Beginning at the line that contains "Asturias - aller", write out every line down to the end of the records, with both ends kept and nothing added.

Material provided -

....

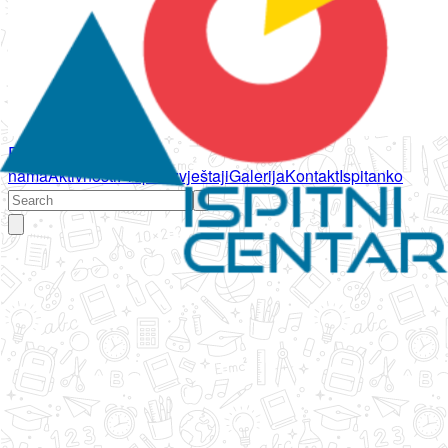
Početna
O
nama
Aktivnosti
Propisi
Izvještaji
Galerija
Kontakt
Ispitanko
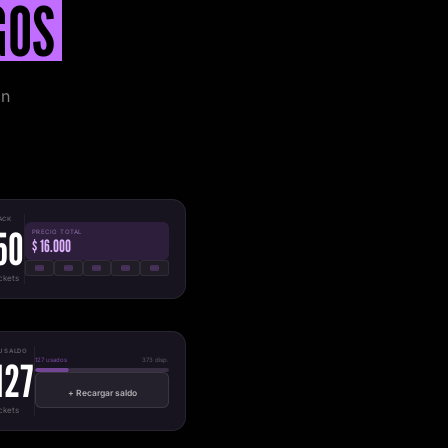
GOS
in
ACK
50
PRECIO TOTAL
$ 16.000
ickets
U SALDO
127
127 usados
373 disp.
+ Recargar saldo
ickets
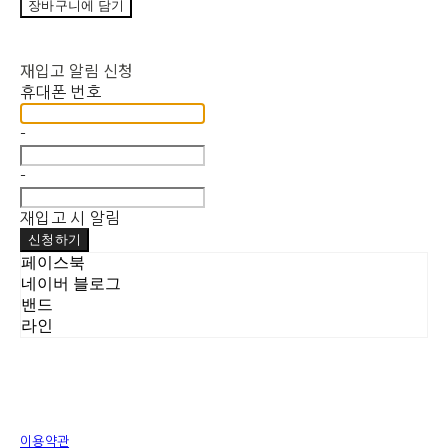
장바구니에 담기
재입고 알림 신청
휴대폰 번호
-
-
재입고 시 알림
신청하기
페이스북
네이버 블로그
밴드
라인
이용약관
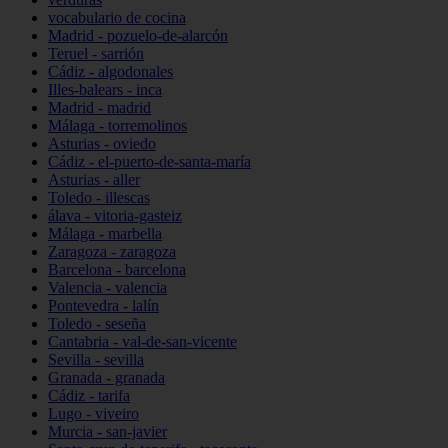
vocabulario de cocina
Madrid - pozuelo-de-alarcón
Teruel - sarrión
Cádiz - algodonales
Illes-balears - inca
Madrid - madrid
Málaga - torremolinos
Asturias - oviedo
Cádiz - el-puerto-de-santa-maría
Asturias - aller
Toledo - illescas
álava - vitoria-gasteiz
Málaga - marbella
Zaragoza - zaragoza
Barcelona - barcelona
Valencia - valencia
Pontevedra - lalín
Toledo - seseña
Cantabria - val-de-san-vicente
Sevilla - sevilla
Granada - granada
Cádiz - tarifa
Lugo - viveiro
Murcia - san-javier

....

Exercise result -
Asturias - aller
Toledo - illescas
álava - vitoria-gasteiz
Málaga - marbella
Zaragoza - zaragoza
Barcelona - barcelona
Valencia - valencia
Pontevedra - lalín
Toledo - seseña
Cantabria - val-de-san-vicente
Sevilla - sevilla
Granada - granada
Cádiz - tarifa
Lugo - viveiro
Murcia - san-javier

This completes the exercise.